All the previous performance results are based on simple ORF counts. If we were to instead normalize by ORF length, the F1-scores for methods that favor recall over precision (GOODORFS, Phanotate, Prodigal) would all increase because, as we have shown, the true-positives (coding ORFs) are longer than the false-positives (noncoding ORFs). This is relevant because training on a gene set usually involves iterating over the length of the genes, and so longer ORFs have more emphasis than shorter ORFs. An example of this would be in calculating synonymous codon usage bias in a set of genes, where a long ORF with many codons would contribute more than a short one with few codons. Another aspect of training on a gene model is that a high F1-scoring method might not be the best choice for a given gene prediction tool. Sometimes it is better to have a very precise training set with very few false-positives. For instance, this might be the case with Glimmer, which uses the very low F1-scoring method LONGORFS to create a training set. Perhaps having only a few true-positive genes is worth not having any false-positives contaminating the training gene model. Whether to adopt our GOODORFs method into phage gene-finding tools or pipelines is left up to the researchers to determine on a case-by-case basis.
4. Conclusions
We have demonstrated the benefits of our GOODORFS method over similar alternative methods. The more accurate the set of genes used for training a gene model, the more accurate the final gene predictions will be, and this will lead to significant improvements in current gene-finding programs. We plan on incorporating GOODORFS into the PHANOTATE code to replace its current naïve method for creating a training set of all ORFs that start with the codon ATG. Glimmer, which uses LONGORFS, which had the second lowest F1-score (after PHANOTATE), could potentially benefit from switching to using GOODORFS. Since Glimmer is quite modular in its workflow, it is quite easy to change it to use GOODORFS. To facilitate this change, we even tailored our code to mirror the command line arguments and output format of LONGORFS, and have included the code to implement this patch in the GOODORFS github repo. The one lingering shortcoming of GOODORFS is that the current version is coded in Python, which is a scripting language and is significantly slower than compiled code, as is evidenced in our runtime calculations. In order to make GOODORFS more competitive over competing methods, we have begun work on a faster compiled C version.
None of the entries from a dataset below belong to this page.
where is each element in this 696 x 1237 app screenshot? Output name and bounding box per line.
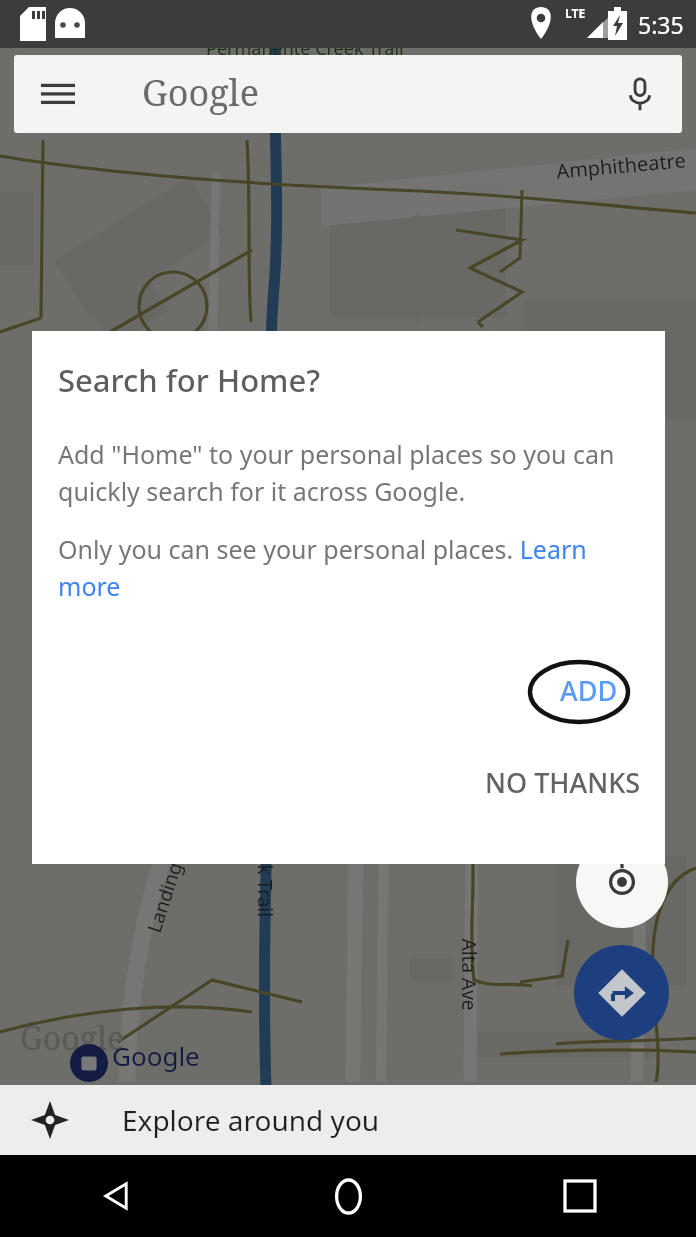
staticText: 5:35 <box>638 9 684 40</box>
staticText: Landing <box>141 858 188 936</box>
button[interactable]: Menu <box>14 55 682 133</box>
button[interactable]: My location <box>576 836 668 928</box>
button[interactable]: Back <box>0 1155 232 1237</box>
staticText: Amphitheatre <box>555 146 687 185</box>
button[interactable]: Only you can see your personal places. L… <box>58 532 635 603</box>
button[interactable]: Menu <box>30 66 86 122</box>
staticText: ADD <box>560 672 618 709</box>
staticText: Google <box>142 68 260 117</box>
button[interactable]: Directions <box>574 945 669 1040</box>
staticText: Search for Home? <box>58 359 321 401</box>
staticText: Google <box>20 1016 125 1060</box>
staticText: Google <box>112 1038 200 1073</box>
button[interactable]: Home <box>232 1155 464 1237</box>
button[interactable]: Recents <box>464 1155 696 1237</box>
staticText: NO THANKS <box>485 764 641 801</box>
staticText: Permanente Creek Trail <box>206 36 404 61</box>
button[interactable]: NO THANKS <box>478 749 648 815</box>
staticText: Explore around you <box>122 1101 380 1139</box>
staticText: Alta Ave <box>456 938 482 1012</box>
button[interactable]: Explore around you <box>0 1085 696 1155</box>
staticText: k Trail <box>252 864 278 918</box>
button[interactable]: ADD <box>528 655 650 725</box>
staticText: Add "Home" to your personal places so yo… <box>58 437 635 508</box>
staticText: LTE <box>565 5 586 21</box>
button[interactable]: Voice search <box>612 66 668 122</box>
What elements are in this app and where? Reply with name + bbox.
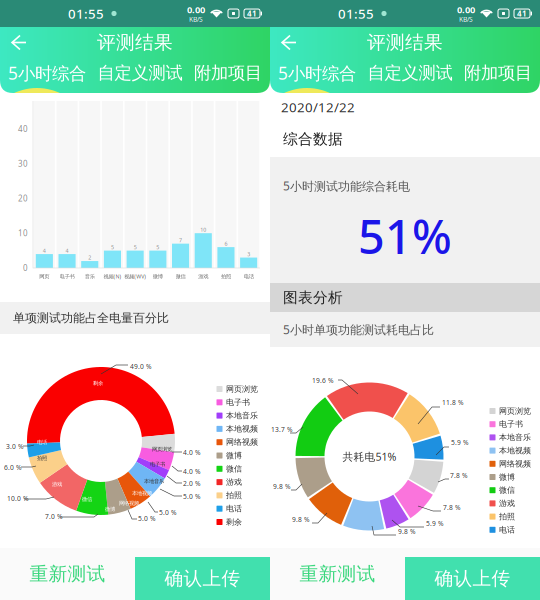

An area where our GOODORFS method might excel is gene prediction in metagenomes. Most of the available methods for gene prediction in metagenomic reads again rely on reference databases of known genes, which, as previously discussed, has its disadvantages. In contrast, GOODORFS is reference-free; the only prior information needed is the amino acid translation table. Depending on the sequencing technology used, generally a read only contains a fragment of a protein-coding gene, with the beginning or the end (or sometimes both) of the gene extending beyond the length of the read. Because GOODORFS allows for ORF fragments (the lack a start or stop codon) at the edges of the input sequence, it has the ability to work on metagenomic reads. All that is needed is to bin reads according to their GC content and then run the bins through GOODROFS in batches in order to predict gene fragments within the reads. We have already begun adapting and testing the GOODORFS code to work with metagenomes, and instructions are available on the github repo.